You should probably go see Chronicle

12 Feb

One of the upsides of my PC breaking, then PC World employing the most comprehensively incompetent repairmen in the West of Europe, is that I finally have an excuse to watch more films. This mostly involves dusting off my LoveFilm account or rewatching Biffy Clyro’s stunning live DVD (sample!), but I’m a lot more willing to be dragged to a cinema too – last week we saw The Grey, which I can’t honestly recommend to anyone who enjoys happiness and smiling. Yesterday we took advantage of the inexplicable deal Orange have made with theatres to get half-price tickets on Wednesdays, and checked out Chronicle. It’s pretty good.

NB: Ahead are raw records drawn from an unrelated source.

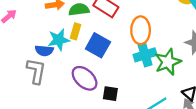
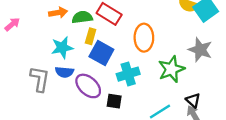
yellow rectangle: (75, 31) -> (91, 36), moved
blue semicircle: (44, 51) -> (64, 72), moved
cyan cross: (145, 55) -> (128, 74), moved

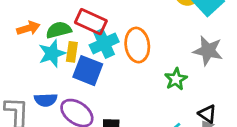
cyan star: (62, 48) -> (52, 53), moved
green star: (171, 69) -> (176, 79), size x0.7
cyan cross: (128, 74) -> (104, 43), moved

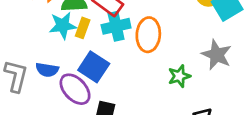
blue square: (88, 71) -> (94, 67), moved

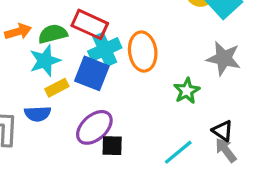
yellow rectangle: (83, 28) -> (57, 88), moved, turned 54
blue square: (94, 67) -> (92, 73), moved
purple ellipse: (75, 89) -> (94, 127), moved, turned -76

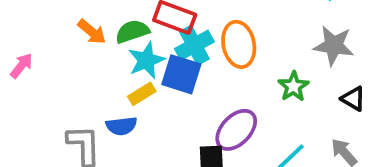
orange arrow: (18, 32) -> (92, 32), turned 60
cyan star: (45, 61) -> (146, 60), moved
purple ellipse: (94, 127) -> (236, 130), moved
black triangle: (223, 131) -> (353, 99), moved

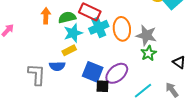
orange arrow: (92, 32) -> (46, 16), turned -133
gray star: (334, 46) -> (146, 35), moved
blue square: (181, 74) -> (93, 72), moved

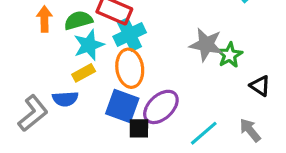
orange ellipse: (122, 29) -> (130, 68), moved
green star: (149, 53) -> (230, 55), moved
gray L-shape: (37, 74) -> (33, 113), turned 50

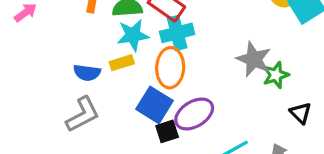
blue semicircle: (65, 99) -> (87, 73), moved
gray L-shape: (33, 113) -> (83, 114), moved
black square: (139, 128) -> (167, 131), turned -30

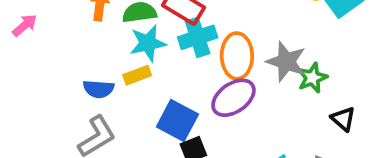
orange ellipse: (170, 68) -> (237, 56), moved
purple ellipse: (194, 114) -> (233, 98), moved

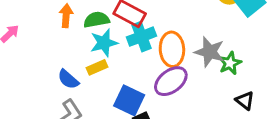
blue semicircle: (99, 89) -> (68, 79), turned 40
black triangle: (343, 119) -> (245, 101), moved

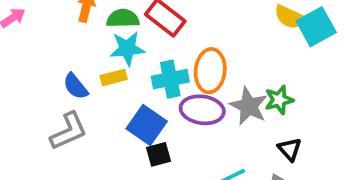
cyan cross: (141, 37) -> (170, 79), moved
gray star: (210, 52) -> (249, 106), moved
purple ellipse: (171, 81) -> (202, 110), turned 36

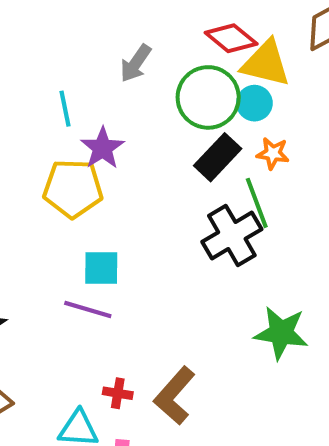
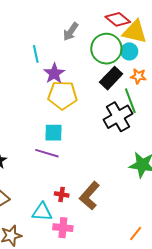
yellow pentagon: (73, 188) -> (63, 95), moved

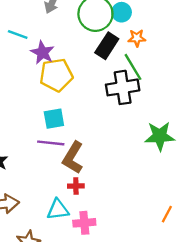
cyan line: (36, 54) -> (18, 35), turned -48
black cross: (118, 117) -> (123, 87), turned 32
brown L-shape: (90, 196) -> (73, 158), moved

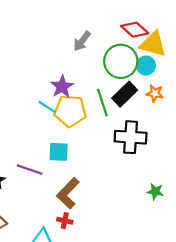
cyan line: (18, 35) -> (47, 107), moved
green line: (133, 67) -> (102, 103), moved
green star: (160, 136) -> (155, 191), size x0.6
purple line: (51, 143) -> (30, 170), moved

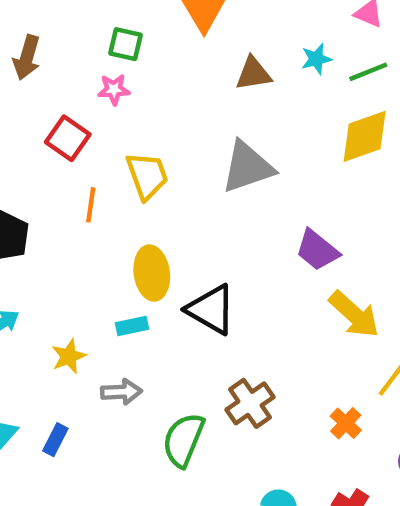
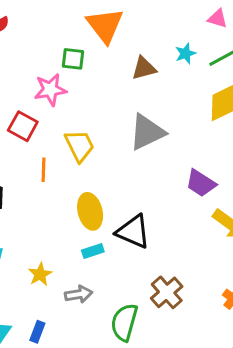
green square: (126, 44) -> (73, 59), moved
pink star: (114, 89) -> (50, 90), size x1.5
cyan rectangle: (132, 326) -> (93, 251), moved

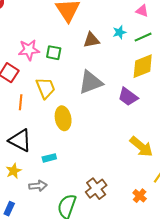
green square: (73, 59) -> (54, 53), moved
purple trapezoid: (201, 183) -> (128, 97), moved
yellow ellipse: (90, 211) -> (63, 118), moved
black triangle: (133, 232) -> (20, 140), moved

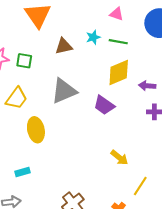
green line: (143, 37) -> (118, 42), turned 36
yellow trapezoid: (45, 88) -> (16, 98), turned 60
yellow arrow: (141, 147) -> (119, 158), size x0.7

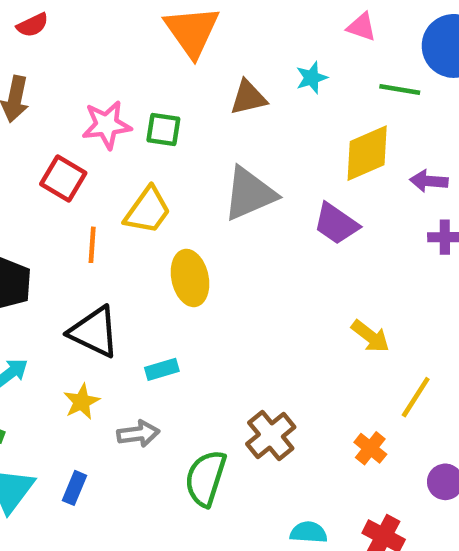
green line: (118, 42) -> (400, 90), moved

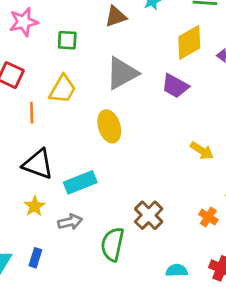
pink star: (107, 125) -> (24, 22), moved
yellow ellipse: (190, 278) -> (109, 126), moved
cyan rectangle: (162, 369) -> (80, 182), size x1.6

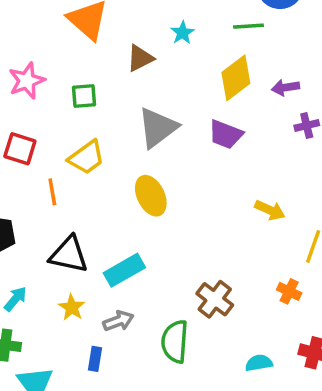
yellow trapezoid: (63, 89) -> (87, 157), turned 32
blue rectangle: (35, 258) -> (95, 359), moved

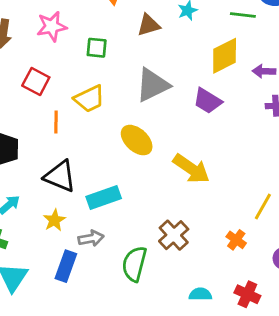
yellow ellipse: (151, 196) -> (137, 140), turned -32
yellow arrow: (270, 210) -> (191, 169), moved, size x1.5
blue rectangle: (95, 359) -> (66, 266), size x1.5

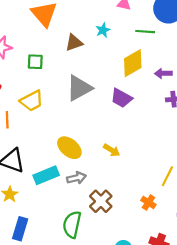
yellow ellipse: (137, 140) -> (69, 148), moved
yellow arrow: (191, 169) -> (112, 150), size x0.6
gray arrow: (91, 238) -> (76, 178), moved

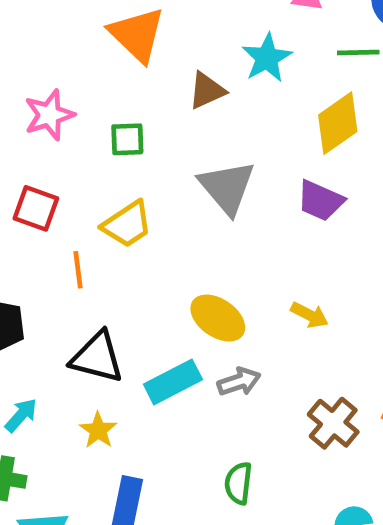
cyan star: (103, 30) -> (267, 58), size x1.5
gray triangle: (79, 88) -> (227, 187), turned -36
brown cross: (101, 201) -> (333, 423), moved
green semicircle: (72, 225) -> (238, 483), size x0.7

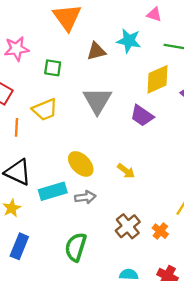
cyan star: (267, 58) -> (129, 41), turned 30
green semicircle: (238, 483) -> (76, 247), size x1.4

Chronicle is part superhero movie, part coming-of-age tale and all masterclass in character writing. All three leads – the American high schoolers who mysteriously contract telekinesis – are both likeably charming and, importantly, broken in some way. Obviously Andrew, the introverted hero (of sorts) seen above silently murdering an innocent car, is worst off – his dad beats him, he eats alone and thinks nothing of carrying an ancient video camera around his school. Matt, Andrew’s cousin, is well-meaning but dangerously ignorant of his relative’s dark side, while Steve – an athlete, but a disarmingly friendly one – displays a lack of tact and understanding that has grim consequences. Still, even when Andrew’s power begin to corrupt him, he never seems like an outright jerk; on more than a few occasions, his misuse of an incredible power is incredibly cathartic. But it’s the humane, naturalistic dialogue that really sells the boys’ friendship. I repeatedly have issues with films that can’t reconcile narrative ambitions with convincing characterisation, a kind of “Pfft, nobody talks like that” cynicism. Chronicle actually seems to portray people having a conversation, not actors recalling lines from a script. Obviously, once you can believe in someone, you can actually start to give a damn – Andrew becomes more tragic, Matt more conflicted, Steve more affable.

To be honest, the makers could have easily stripped out the pseudo-USP: 95% of the movie is in ‘found footage’ style, captured from the perspective of Andrew’s video camera. That’s fine, but the footage is of such high quality and is so often the subject of telekinesis (allowing for suspiciously steady conventional pans, zooms and angles) that when that format is quietly ditched during the climax, nobody seemed to notice. The home-video schtick could have been ditched completely with barely any effect – every other aspect of Chronicles is so strong, silly tricks like this weren’t really necessary.